The difference is that when you're buying a x86 system, the entire CPU bringup (incl. AMEGAS/openSIL on AMD) runs proprietary and poorly documented firmware. You're entirely at the mercy of the vendor.
Oxide has put immense effort into writing open-source platform initialization code, and built their own open-source BMC/RoT solution.
So effectively I’m at the mercy of Oxide, at least as long as their system does not become some kind of standard.
Not in theory maybe, but in practice. Because as a customer, I would probably also need to put in immense effort to understand and maintain that software myself.
Their firmware is open source. You can pay whoever you want to maintain it. You can't do that with Dell, HP, Supermicro, and the unknowable rabbit hole of ODMs and sub-suppliers and contractors who actually make the hardware and firmware for these companies.

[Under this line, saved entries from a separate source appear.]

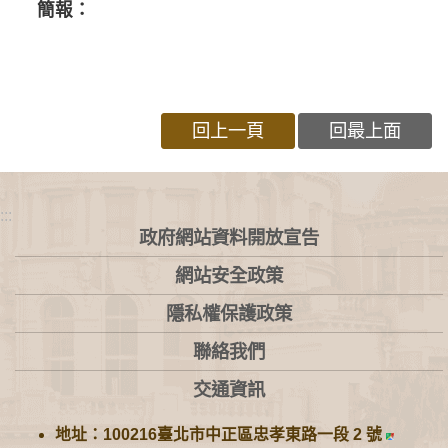
簡報：
回上一頁
回最上面
:::
政府網站資料開放宣告
網站安全政策
隱私權保護政策
聯絡我們
交通資訊
地址：100216臺北市中正區忠孝東路一段 2 號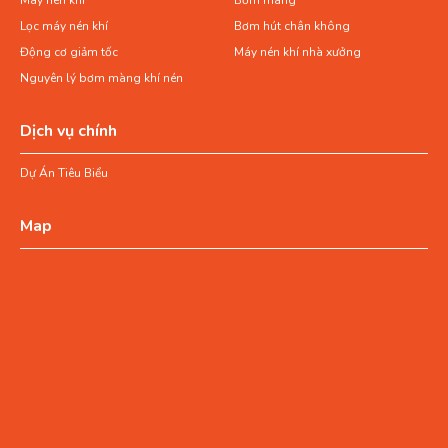
Lọc máy nén khí
Bơm hút chân không
Động cơ giảm tốc
Máy nén khí nhà xưởng
Nguyên lý bơm màng khí nén
Dịch vụ chính
Dự Án Tiêu Biểu
Map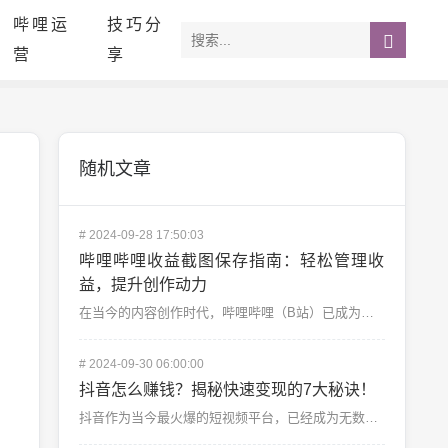
哔哩运
技巧分
营
享
随机文章
#
2024-09-28 17:50:03
哔哩哔哩收益截图保存指南：轻松管理收
益，提升创作动力
在当今的内容创作时代，哔哩哔哩（B站）已成为众多创作者展示自己才华的主要平台之一。不仅是因为其庞大的...
#
2024-09-30 06:00:00
抖音怎么赚钱？揭秘快速变现的7大秘诀！
抖音作为当今最火爆的短视频平台，已经成为无数人展示才华、获取流量、甚至实现财务自由的首选平台。抖音到...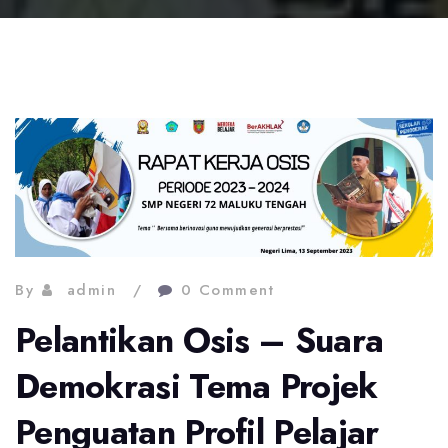
By
admin
0 Comment
Pelantikan Osis – Suara
Demokrasi Tema Projek
Penguatan Profil Pelajar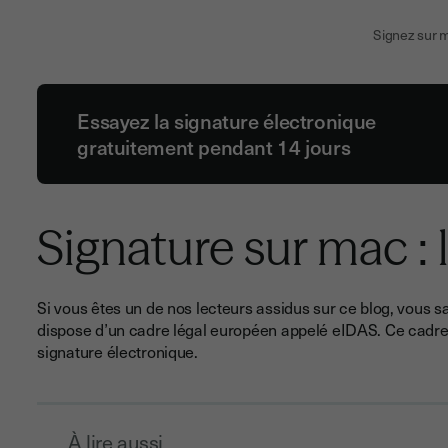
Signez sur 
Essayez la signature électronique
gratuitement pendant 14 jours
Signature sur mac : 
Si vous êtes un de nos lecteurs assidus sur ce blog, vous s
dispose d’un cadre légal européen appelé eIDAS. Ce cadre 
signature électronique.
À lire aussi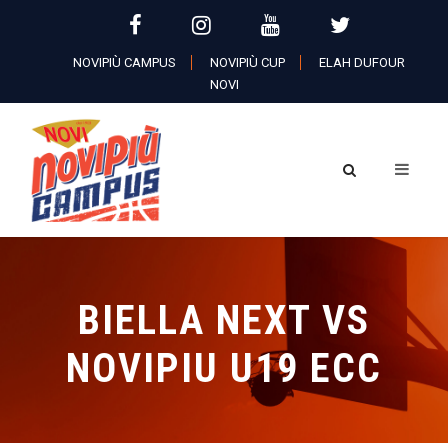
NOVIPIÙ CAMPUS
NOVIPIÙ CUP
ELAH DUFOUR
NOVI
BIELLA NEXT VS
NOVIPIU U19 ECC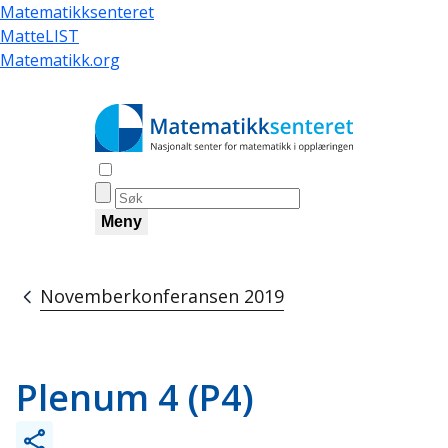
Hopp
Matematikksenteret
til
MatteLIST
hovedinnhold
Matematikk.org
Åpne søk
Meny
Novemberkonferansen 2019
Navigasjonssti
Plenum 4 (P4)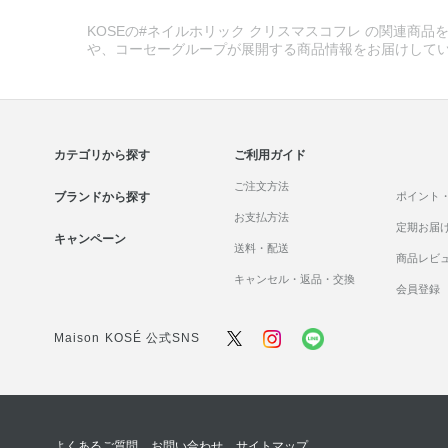
KOSEの#ネイルホリック クリスマスコフレ の関連商品を
や、コーセーグループが展開する商品情報をお届けして
カテゴリから探す
ご利用ガイド
ご注文方法
ブランドから探す
ポイント
お支払方法
定期お届
キャンペーン
送料・配送
商品レビ
キャンセル・返品・交換
会員登録
Maison KOSÉ 公式SNS
よくあるご質問
お問い合わせ
サイトマップ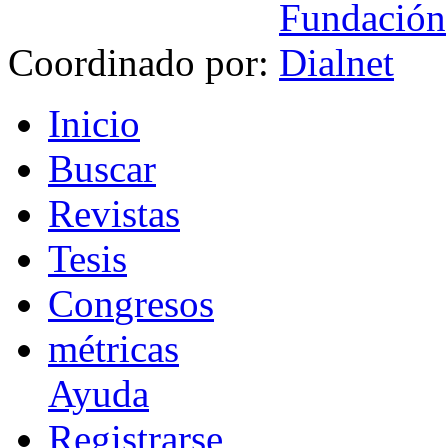
Coordinado por:
I
nicio
B
uscar
R
evistas
T
esis
Co
n
gresos
m
étricas
Ayuda
R
e
gistrarse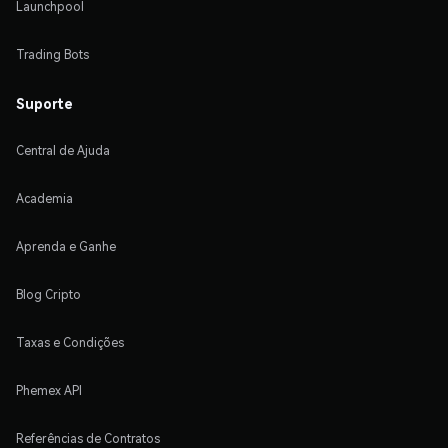
Launchpool
Trading Bots
Suporte
Central de Ajuda
Academia
Aprenda e Ganhe
Blog Cripto
Taxas e Condições
Phemex API
Referências de Contratos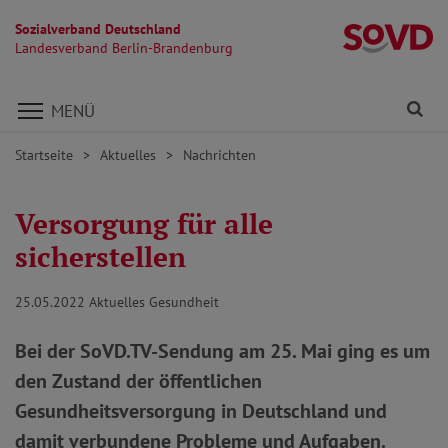
Sozialverband Deutschland
L
Landesverband Berlin-Brandenburg
Direkt zu den Inhalten springen
Fi
MENÜ
Startseite
Aktuelles
Nachrichten
Versorgung für alle
sicherstellen
25.05.2022
Aktuelles Gesundheit
Bei der SoVD.TV-Sendung am 25. Mai ging es um
den Zustand der öffentlichen
Gesundheitsversorgung in Deutschland und
damit verbundene Probleme und Aufgaben.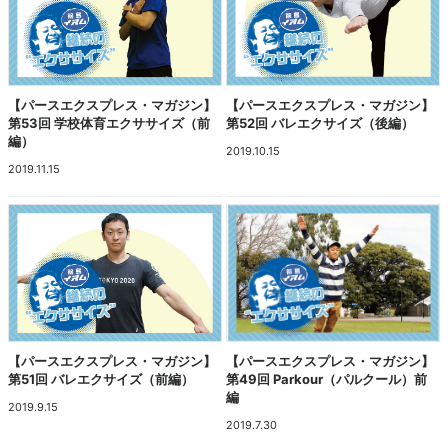
【パースエクスプレス・マガジン】
【パースエクスプレス・マガジン】
第53回 学校体育エクササイズ（前
第52回 バレエクサイズ（後編）
編）
2019.10.15
2019.11.15
【パースエクスプレス・マガジン】
【パースエクスプレス・マガジン】
第51回 バレエクサイズ（前編）
第49回 Parkour（パルクール）前
編
2019.9.15
2019.7.30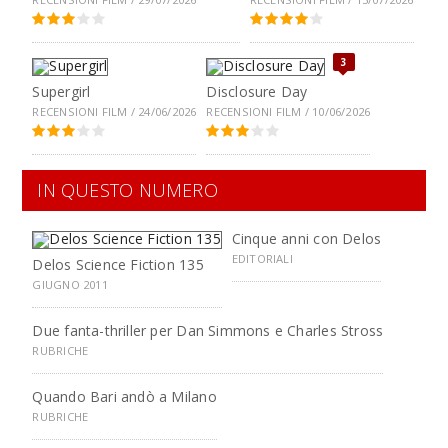
3
Supergirl
Disclosure Day
RECENSIONI FILM / 24/06/2026
RECENSIONI FILM / 10/06/2026
IN QUESTO NUMERO
Cinque anni con Delos
EDITORIALI
Delos Science Fiction 135
GIUGNO 2011
Due fanta-thriller per Dan Simmons e Charles Stross
RUBRICHE
Quando Bari andò a Milano
RUBRICHE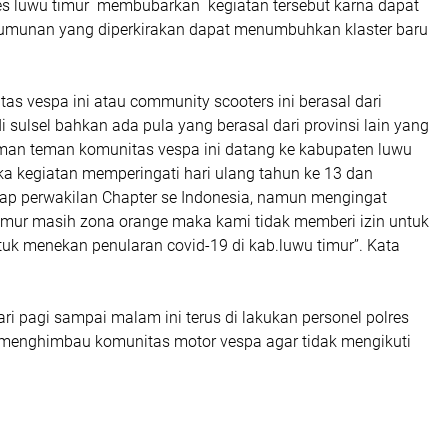
s luwu timur membubarkan kegiatan tersebut karna dapat
umunan yang diperkirakan dapat menumbuhkan klaster baru
itas vespa ini atau community scooters ini berasal dari
i sulsel bahkan ada pula yang berasal dari provinsi lain yang
man teman komunitas vespa ini datang ke kabupaten luwu
ka kegiatan memperingati hari ulang tahun ke 13 dan
tiap perwakilan Chapter se Indonesia, namun mengingat
imur masih zona orange maka kami tidak memberi izin untuk
tuk menekan penularan covid-19 di kab.luwu timur’’. Kata
dari pagi sampai malam ini terus di lakukan personel polres
 menghimbau komunitas motor vespa agar tidak mengikuti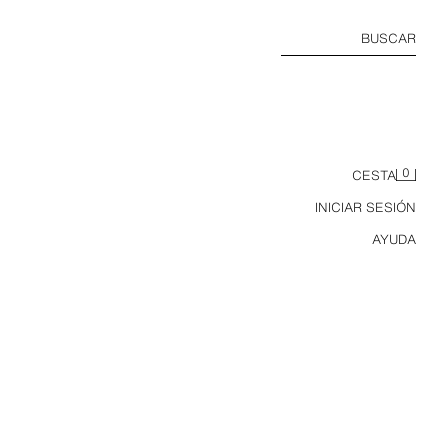
BUSCAR
0
CESTA
INICIAR SESIÓN
AYUDA
CAMISA JARETAS Y PUNTILLA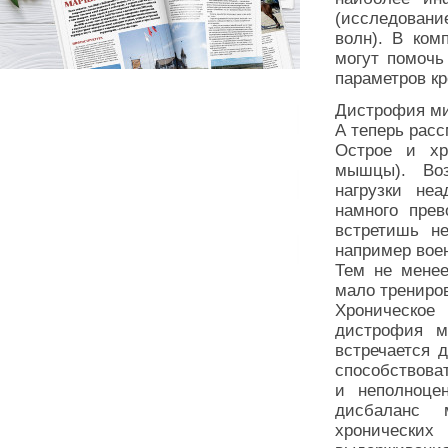
(исследован
волн). В ком
могут помочь
параметров кр
Дистрофия м
А теперь рас
Острое и хр
мышцы). Воз
нагрузки неа
намного пре
встретишь не
например вое
Тем не мене
мало трениро
Хроническое
дистрофия ми
встречается 
способствоват
и неполноце
дисбаланс 
хронически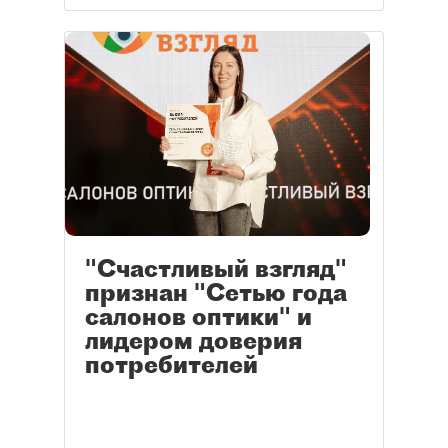
"Счастливый взгляд"
признан "Сетью года
салонов оптики" и
лидером доверия
потребителей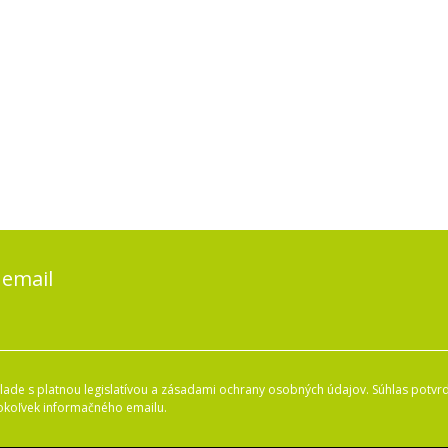
 email
ade s platnou legislatívou a zásadami ochrany osobných údajov. Súhlas potvrd
okoľvek informačného emailu.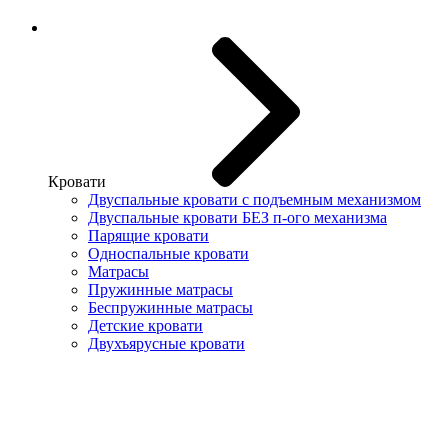
Кровати
Двуспальные кровати с подъемным механизмом
Двуспальные кровати БЕЗ п-ого механизма
Парящие кровати
Односпальные кровати
Матрасы
Пружинные матрасы
Беспружинные матрасы
Детские кровати
Двухъярусные кровати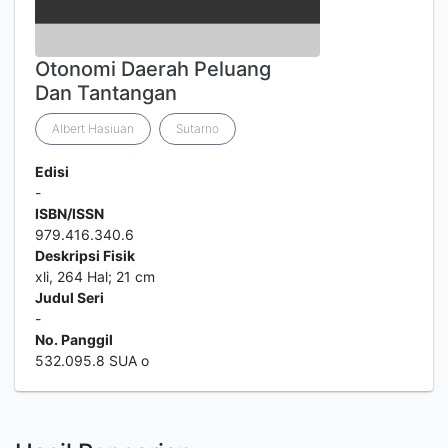
Otonomi Daerah Peluang
Dan Tantangan
Albert Hasiuan
Sutarno
Edisi
-
ISBN/ISSN
979.416.340.6
Deskripsi Fisik
xli, 264 Hal; 21 cm
Judul Seri
-
No. Panggil
532.095.8 SUA o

Until you've dealt with a malfunctioning Dell or HP server and have to live with being told "we don't know why it acts that way, we'll try to get the ODM to repro" I don't think you can appreciate how cool Oxide's offering seems.
If I have server under maintenance with Dell or HP, they would replace the server or component for me in such a case.
Which would probably be a lot faster than trying to find someone who could maintain some non-standard firmware (as good as it might be).
Even if I had to replace the server on my own cost it would probably still be cheaper. And it would be easy to replace because it's commodity hardware, that was kind of my point.
I have had experiences with tens of Dell servers with the same model NIC having the same fault. The servers were absolutely under maintenance. I fought with tech support for weeks before I was finally told it was a driver/firmware issue and that I had to work around it (and lose performance for the sake of reliability).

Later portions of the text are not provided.